Llama 3.1 8B: comparing across generations

Llama 3.1 8B was introduced in the previous round (MLPerf Training v5.1), so this is the first cycle in which a round-over-round comparison is meaningful for that model. The most impactful comparison for this workload is the stack optimizations between rounds using the same SUT.

Our GB300 NVL72 system converges in 11.59 minutes, compared to 14.25 minutes in Training v5.1. This represents an 18.7% improvement in training speed attributed purely to software improvements over the last round. At large scales, this can save days, weeks, or even months of time.

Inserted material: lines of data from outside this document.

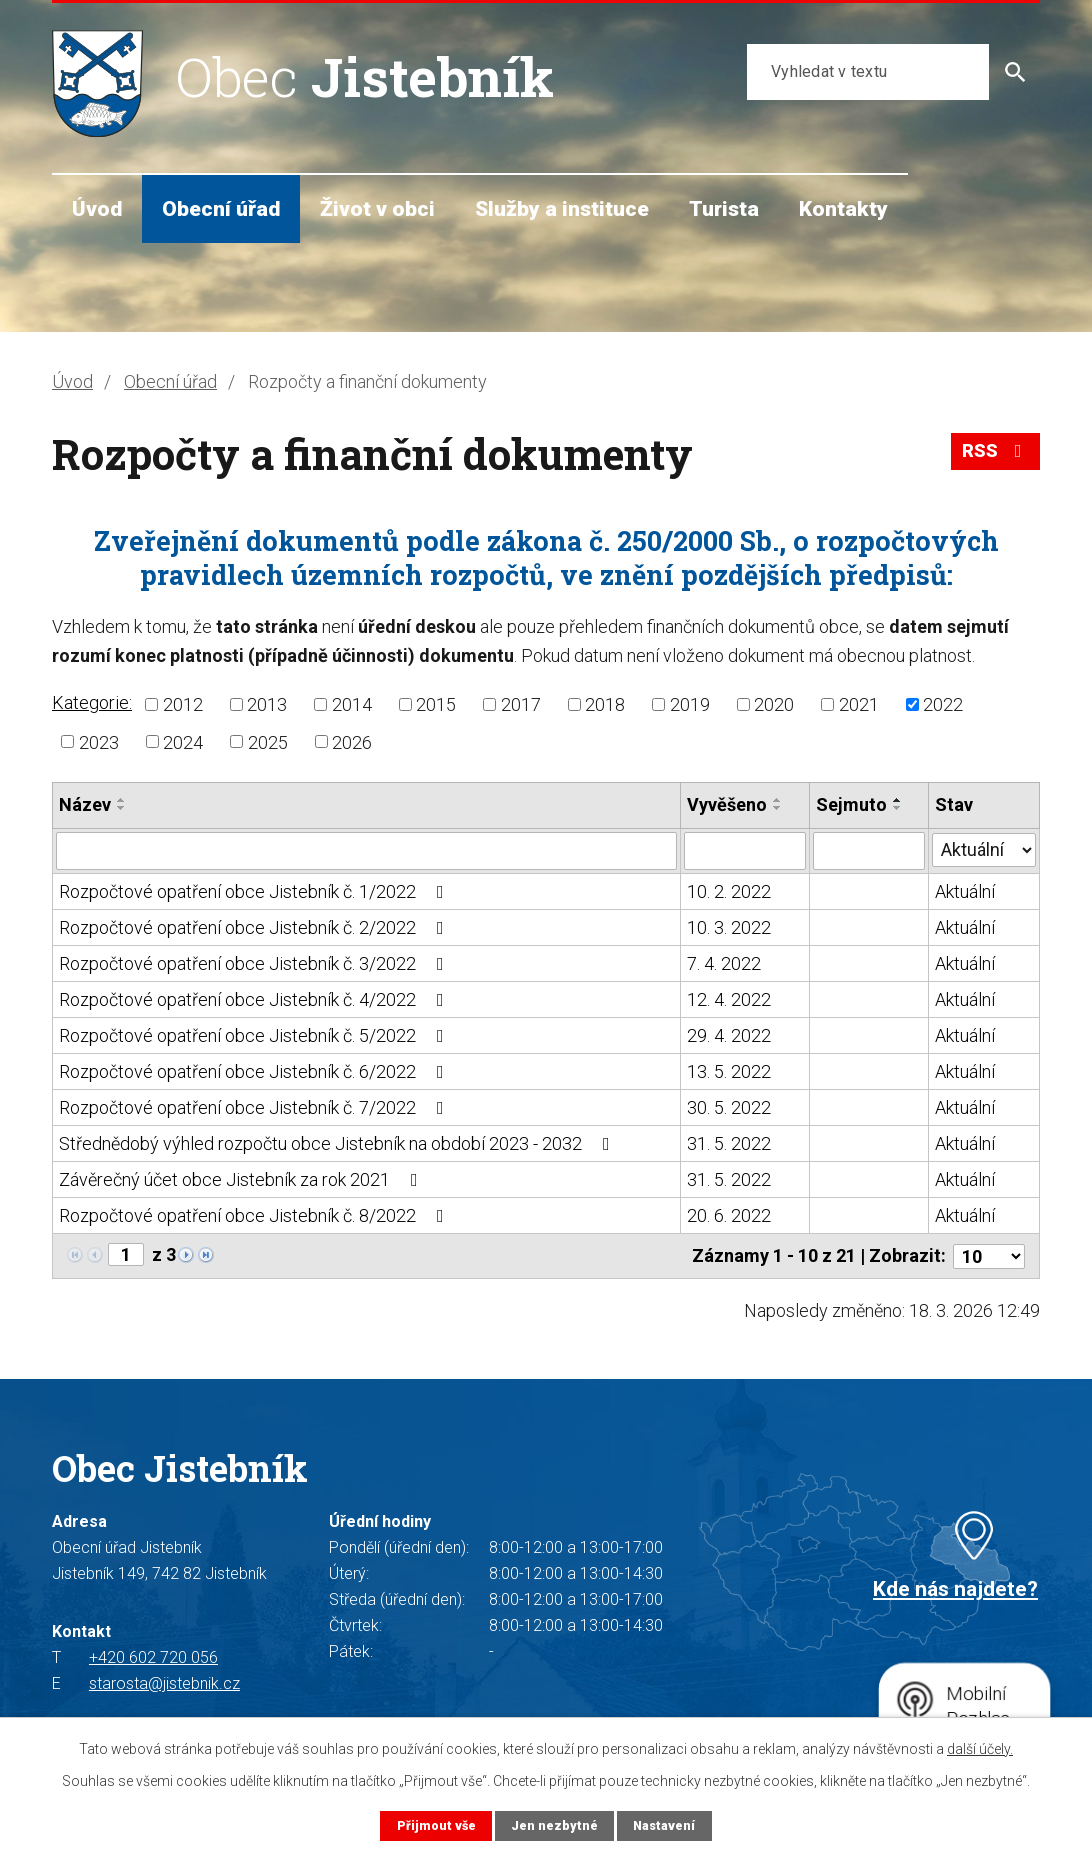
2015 (436, 704)
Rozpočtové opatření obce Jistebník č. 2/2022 (255, 927)
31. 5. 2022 (729, 1143)
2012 (183, 704)
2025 (268, 741)
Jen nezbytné (553, 1825)
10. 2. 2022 (729, 891)
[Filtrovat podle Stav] (984, 849)
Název (85, 804)
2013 (267, 704)
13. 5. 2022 (729, 1071)
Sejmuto (851, 804)
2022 (943, 704)
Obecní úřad (221, 208)
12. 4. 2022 (729, 999)
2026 (352, 741)
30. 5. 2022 (729, 1107)
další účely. (980, 1749)
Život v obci (377, 208)
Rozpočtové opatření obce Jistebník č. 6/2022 (255, 1071)
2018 (605, 704)
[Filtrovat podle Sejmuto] (869, 851)
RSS (996, 451)
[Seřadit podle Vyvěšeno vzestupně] (778, 800)
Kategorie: (92, 702)
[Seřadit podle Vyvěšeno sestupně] (778, 808)
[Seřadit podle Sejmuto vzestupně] (898, 800)
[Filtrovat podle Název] (366, 851)
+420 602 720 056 (153, 1657)
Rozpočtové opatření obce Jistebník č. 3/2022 (255, 963)
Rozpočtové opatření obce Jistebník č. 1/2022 (255, 891)
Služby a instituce (562, 208)
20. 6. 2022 (729, 1215)
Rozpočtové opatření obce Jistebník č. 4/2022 (255, 999)
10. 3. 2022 (729, 927)
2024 (183, 741)
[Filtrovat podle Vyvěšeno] (745, 851)
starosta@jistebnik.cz (164, 1683)
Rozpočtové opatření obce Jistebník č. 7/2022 (255, 1107)
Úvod (97, 208)
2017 (521, 704)
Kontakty (843, 208)
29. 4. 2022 (729, 1035)
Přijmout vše (435, 1825)
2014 (352, 704)
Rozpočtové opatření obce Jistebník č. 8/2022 (255, 1215)
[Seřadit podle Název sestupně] (122, 808)
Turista (724, 208)
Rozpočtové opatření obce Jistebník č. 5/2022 (255, 1035)
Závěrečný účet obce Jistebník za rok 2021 (242, 1179)
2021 (859, 704)
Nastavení (664, 1825)
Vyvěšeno (727, 804)
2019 (690, 704)
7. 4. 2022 (724, 963)
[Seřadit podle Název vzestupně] (122, 800)
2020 (774, 704)
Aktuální (965, 891)
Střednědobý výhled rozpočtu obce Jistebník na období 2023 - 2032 (338, 1143)
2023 (99, 741)
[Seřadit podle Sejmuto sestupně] (898, 808)
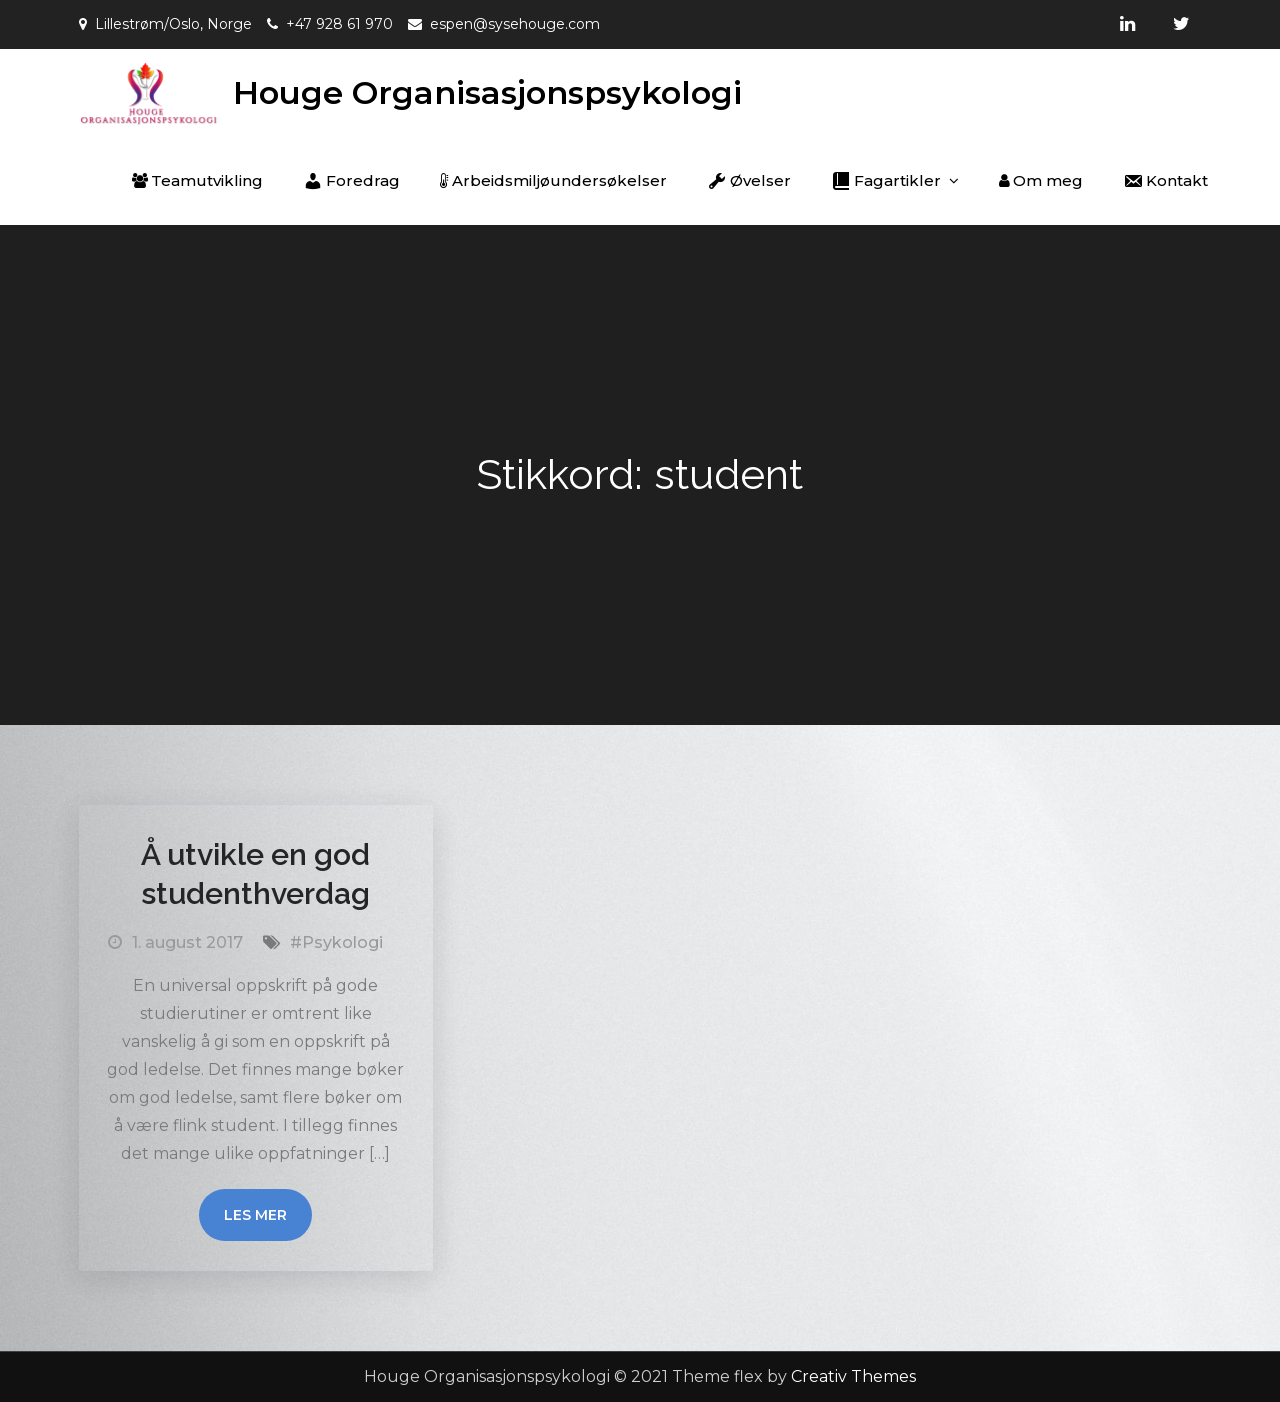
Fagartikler (886, 181)
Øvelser (749, 181)
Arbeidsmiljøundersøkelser (553, 180)
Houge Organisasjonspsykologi (487, 92)
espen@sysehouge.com (515, 24)
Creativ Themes (853, 1376)
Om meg (1041, 180)
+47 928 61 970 (339, 24)
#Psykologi (336, 942)
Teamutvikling (197, 180)
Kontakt (1165, 181)
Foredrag (351, 181)
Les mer (255, 1215)
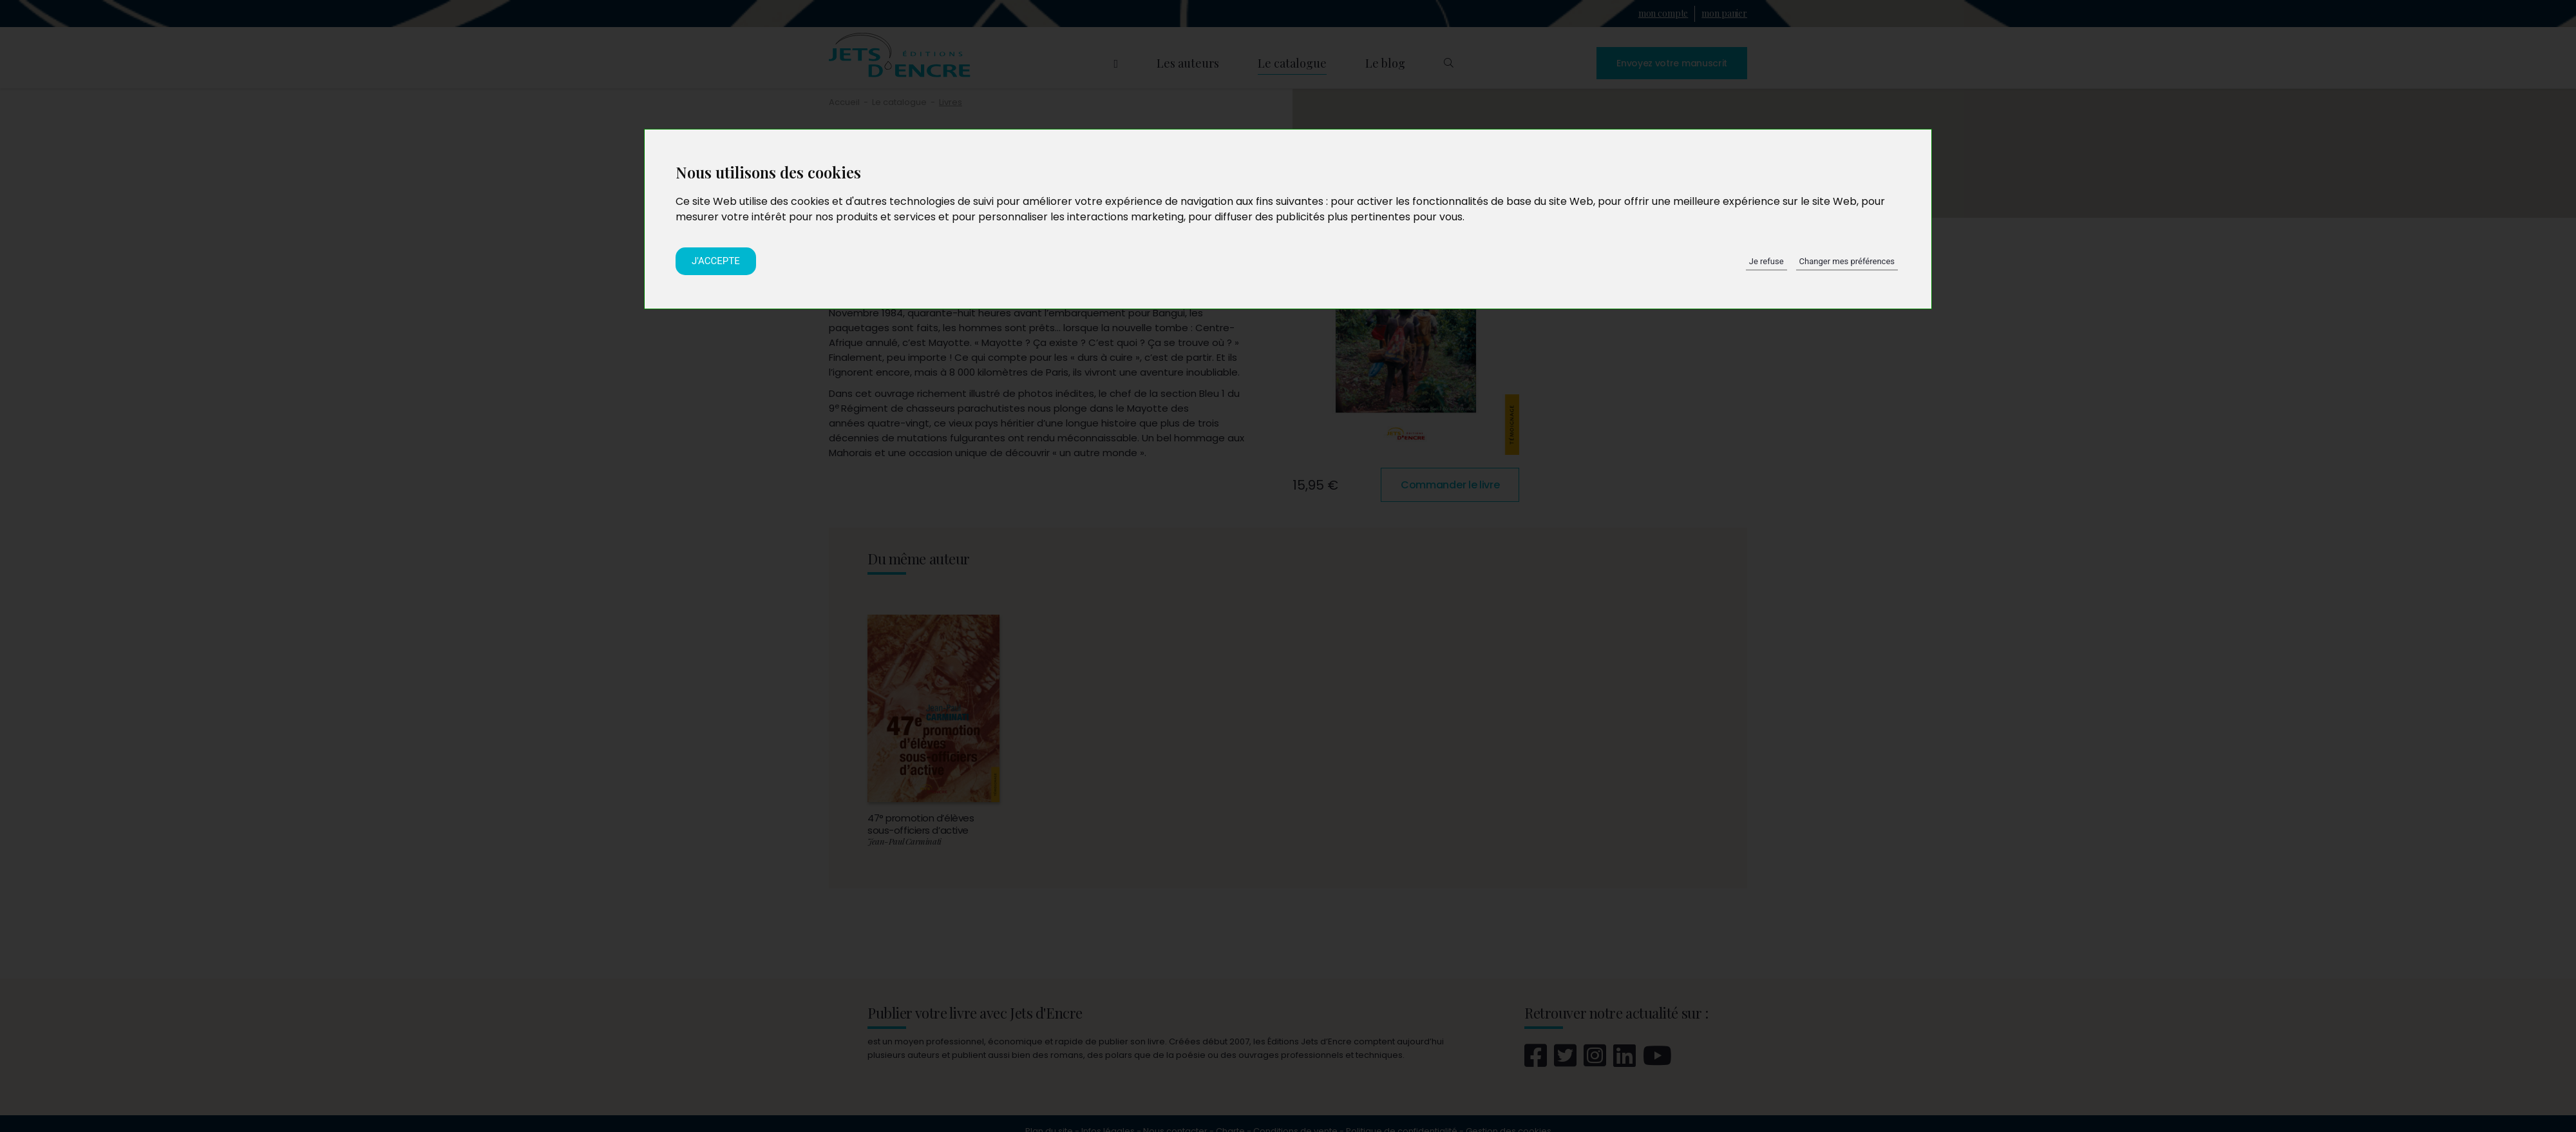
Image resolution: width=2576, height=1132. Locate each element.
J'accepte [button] (716, 261)
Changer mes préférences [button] (1847, 261)
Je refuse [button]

GPT-OSS-20B: one of the first MoE training benchmarks

GPT-OSS-20B, along with DeepSeek-V3, is one of MLPerf's first mixture-of-experts benchmarks. MoE training introduces distinct challenges: expert load balancing, routing overhead, and communication patterns that differ from dense transformer training.

Our HGX B200 system achieved the fastest time-to-train among single-node submitters in this category, converging in 96.46 minutes. For teams looking ahead to GB300 NVL72 clusters, our GB300 NVL72 result shows what frontier-scale MoE training unlocks: converging in 18.35 minutes and delivering meaningfully higher throughput per accelerator, a strong signal for the economics of large MoE training at scale.

What this means for your team

MLPerf Training v6.0 is the most architecturally diverse training benchmark to date. Eight teams reported official GB300 NVL72 results this round: Lambda, Nebius, CoreWeave, Oracle, Dell, GigaComputing, HPE, and NVIDIA.

For enterprise AI teams, the benchmark results are reproducible, and the stack is production-ready. Whether the workload is a dense LLM like Llama 3.1 8B or an emerging MoE architecture like GPT-OSS-20B, the hardware and software are validated against industry-standard conditions.

Lambda 1-Click Clusters are available from 16 to 2,000+ GPUs, with weekly to multi-year reservations and no contracts required for proof-of-concept work. Whether you're benchmarking a new architecture, scaling a production training run, or evaluating hardware for your next infrastructure decision, the infrastructure is ready.

Explore Lambda GPU Cloud
Learn about 1-Click Clusters


System details
GB300 NVL72 submission: NVIDIA Blackwell Ultra GPU (GB300 NVL72), PyTorch NVIDIA Release 25.09.
HGX B200 submission: NVIDIA B200-SXM-180GB, PyTorch NVIDIA Release 25.04.

All results subject to final MLCommons review and publication.